Comme l’illustre le terrorisme, le capitalisme ne cesse de fabriquer des individus totalement désespérés, broyés et capables des pires atrocités.Ces terroristes, le capitalisme les façonne à son image. Si de tels “monstres” existent, c’est parce que la société capitaliste est devenue “monstrueuse” !

Ni la bourgeoisie, ni son État, ne peuvent protéger la population de ces monstres qu’ils ont créés et qui peuvent frapper de manière aléatoire et ponctuelle. La classe dominante perd de plus en plus le contrôle sur son propre système en décomposition qui ne peut que continuer à semer la mort. Pire encore : toute la cristallisation médiatique et la mise en avant du danger islamiste radical ne peut hélas que faire naître des vocations de terroristes martyrs.

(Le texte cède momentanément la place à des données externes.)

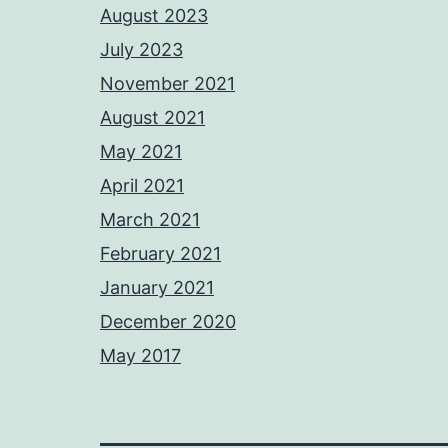
August 2023
July 2023
November 2021
August 2021
May 2021
April 2021
March 2021
February 2021
January 2021
December 2020
May 2017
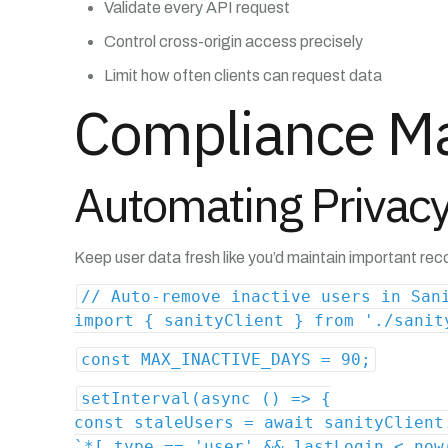
Validate every API request
Control cross-origin access precisely
Limit how often clients can request data
Compliance Ma
Automating Privacy
Keep user data fresh like you’d maintain important rec
// Auto-remove inactive users in San
import { sanityClient } from './sanit
const MAX_INACTIVE_DAYS = 90;
setInterval(async () => {
const staleUsers = await sanityClient
`*[_type == 'user' && lastLogin < now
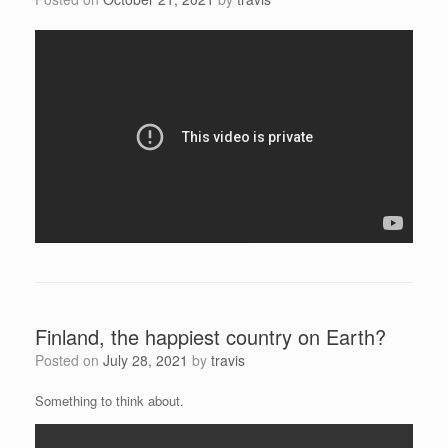
Finland, the happiest country on Earth?
Posted on
July 28, 2021
by
travis
Something to think about.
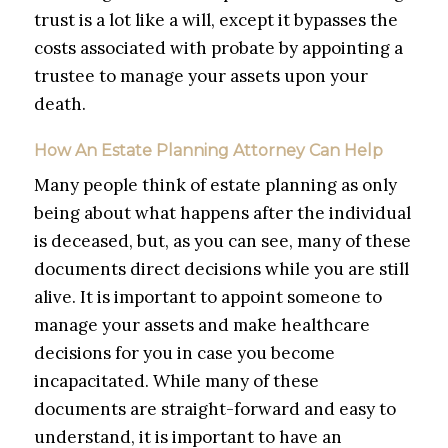
trust is a lot like a will, except it bypasses the
costs associated with probate by appointing a
trustee to manage your assets upon your
death.
How An Estate Planning Attorney Can Help
Many people think of estate planning as only
being about what happens after the individual
is deceased, but, as you can see, many of these
documents direct decisions while you are still
alive. It is important to appoint someone to
manage your assets and make healthcare
decisions for you in case you become
incapacitated. While many of these
documents are straight-forward and easy to
understand, it is important to have an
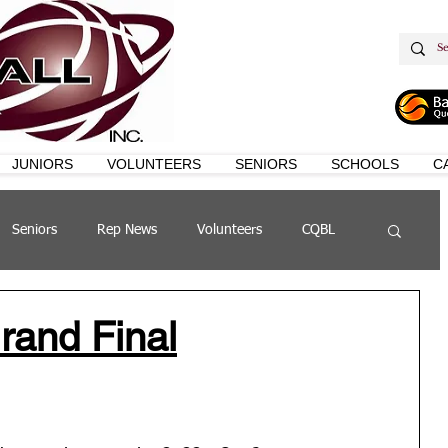
JUNIORS
VOLUNTEERS
SENIORS
SCHOOLS
C
Seniors
Rep News
Volunteers
CQBL
s
QSL
and Final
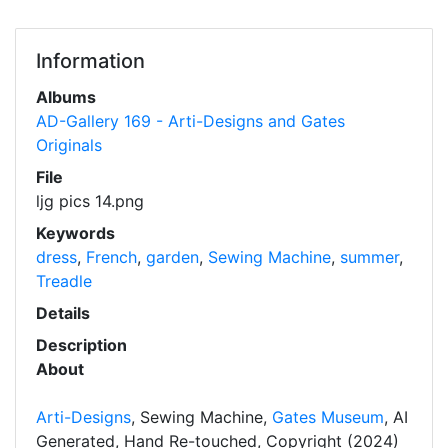
Information
Albums
AD-Gallery 169 - Arti-Designs and Gates
Originals
File
ljg pics 14.png
Keywords
dress
,
French
,
garden
,
Sewing Machine
,
summer
,
Treadle
Details
Description
About
Arti-Designs
, Sewing Machine,
Gates Museum
, AI
Generated, Hand Re-touched, Copyright (2024)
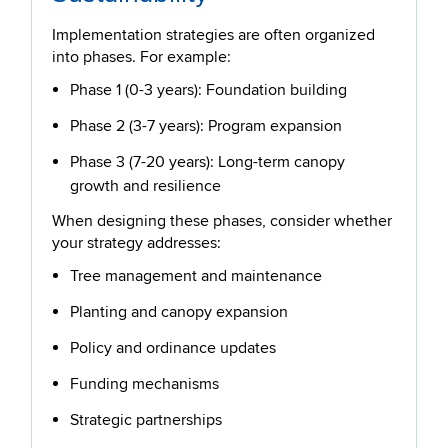
Implementation strategies are often organized
into phases. For example:
Phase 1 (0-3 years): Foundation building
Phase 2 (3-7 years): Program expansion
Phase 3 (7-20 years): Long-term canopy
growth and resilience
When designing these phases, consider whether
your strategy addresses:
Tree management and maintenance
Planting and canopy expansion
Policy and ordinance updates
Funding mechanisms
Strategic partnerships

Face à la barbarie du terrorisme, l’impuissance des États et de leurs gouvernements est de plus en plus manifeste. Ces États et gouvernements démocratiques qui dans leurs croisades impérialistes, depuis la guerre du Golfe contre Saddam Hussein, n’ont fait qu’attiser la haine et la soif de vengeance des islamistes fanatisés. Dans la société capitaliste en décomposition, la barbarie et le culte de la violence ne peuvent engendrer que toujours plus de barbarie et de violence aveugle.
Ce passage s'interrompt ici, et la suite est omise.